尽管一些ROS对于细胞信号通路和机体的防御机制非常重要,但是ROS也是许多疾病的指示物,如心血管功能障碍等疾病。一种非侵入型的可以检测过氧化氢或者其它ROS的方法或许为研究者提供了一种检测机体炎症的新方法,这样的方法也可以帮助科学家有选择性地将药物运送至炎症靶点。

指导这项研究的研究者,来自加州大学的副教授Adah Almutairi发明出了一种降解性高分子(degradable polymer),其对于低水平的过氧化氢相当敏感,可以对其进行敏感性监测。相关研究刊登在了近日的国际杂志the Journal of the American Chemical Society上。

这种降解性高分子多聚体胶囊,或者称为纳米颗粒可以被巨噬细胞和中性白细胞吞噬,然后运输到炎症靶位,随后当炎症细胞产生过氧化氢时,纳米颗粒就会释放内容物来作用于炎症靶细胞。
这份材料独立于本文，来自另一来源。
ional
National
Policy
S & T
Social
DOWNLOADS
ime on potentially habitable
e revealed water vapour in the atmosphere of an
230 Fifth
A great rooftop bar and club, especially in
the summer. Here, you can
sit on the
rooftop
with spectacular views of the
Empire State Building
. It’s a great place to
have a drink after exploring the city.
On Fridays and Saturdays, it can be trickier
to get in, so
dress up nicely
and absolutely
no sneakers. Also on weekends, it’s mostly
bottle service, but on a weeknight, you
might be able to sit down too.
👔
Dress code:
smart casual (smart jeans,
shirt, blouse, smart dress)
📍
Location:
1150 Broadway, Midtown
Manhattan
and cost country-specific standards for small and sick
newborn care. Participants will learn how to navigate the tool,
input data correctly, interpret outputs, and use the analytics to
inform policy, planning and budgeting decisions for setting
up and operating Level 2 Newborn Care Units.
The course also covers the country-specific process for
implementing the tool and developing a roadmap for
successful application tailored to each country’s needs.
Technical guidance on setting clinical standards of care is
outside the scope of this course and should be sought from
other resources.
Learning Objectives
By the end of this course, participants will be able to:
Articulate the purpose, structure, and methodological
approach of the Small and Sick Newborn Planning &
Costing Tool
研究者Almutairi表示,这是我们首次进行的生物相容性的途径来对氧化压力和炎症产生反应。因为这种纳米颗粒胶囊可以被快速降解,而且在其检测到过氧化氢时可以释放内容物,因此,这种胶囊可以将靶向药物运输至疾病的组织来治疗疾病。

研究者目前正在动脉粥样硬化模型中进行这种新型方法的测试,相关的研究成果由美国国家卫生研究院创新奖等资助。(生物谷Bioon.com)
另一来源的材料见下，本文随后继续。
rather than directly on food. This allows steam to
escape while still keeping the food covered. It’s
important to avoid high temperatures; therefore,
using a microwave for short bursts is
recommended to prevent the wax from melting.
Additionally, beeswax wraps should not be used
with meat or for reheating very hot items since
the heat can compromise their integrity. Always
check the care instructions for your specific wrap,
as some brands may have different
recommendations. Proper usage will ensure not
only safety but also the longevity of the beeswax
编译自:Nanoparticles Detect Biochemistry of Inflammation

Biocompatible Polymeric Nanoparticles Degrade and Release Cargo in Response to Biologically Relevant Levels of Hydrogen Peroxide

Caroline de Gracia Lux , Shivanjali Joshi-Barr , Trung Nguyen , Enas Mahmoud , Eric Schopf , Nadezda Fomina , and Adah Almutairi *

Oxidative stress is caused predominantly by accumulation of hydrogen peroxide and distinguishes inflamed tissue from healthy tissue. Hydrogen peroxide could potentially be useful as a stimulus for targeted drug delivery to diseased tissue. However, current polymeric systems are not sensitive to biologically relevant concentrations of H2O2 (50–100 μM). Here we report a new biocompatible polymeric capsule capable of undergoing backbone degradation and thus release upon exposure to such concentrations of hydrogen peroxide. Two polymeric structures were developed differing with respect to the linkage between the boronic ester group and the polymeric backbone: either direct (1) or via an ether linkage (2). Both polymers are stable in aqueous solution at normal pH, and exposure to peroxide induces the removal of the boronic ester protecting groups at physiological pH and temperature, revealing phenols along the backbone, which undergo quinone methide rearrangement to lead to polymer degradation. Considerably faster backbone degradation was observed for polymer 2 over polymer 1 by NMR and GPC. Nanoparticles were formulated from these novel materials to analyze their oxidation triggered release properties. While nanoparticles formulated from polymer 1 only released 50% of the reporter dye after exposure to 1 mM H2O2 for 26 h, nanoparticles formulated from polymer 2 did so within 10 h and were able to release their cargo selectively in biologically relevant concentrations of H2O2. Nanoparticles formulated from polymer 2 showed a 2-fold enhancement of release upon incubation with activated neutrophils, while controls showed a nonspecific response to ROS producing cells. These polymers represent a novel, biologically relevant, and biocompatible approach to biodegradable H2O2-triggered release systems that can degrade into small molecules, release their cargo, and should be easily cleared by the body.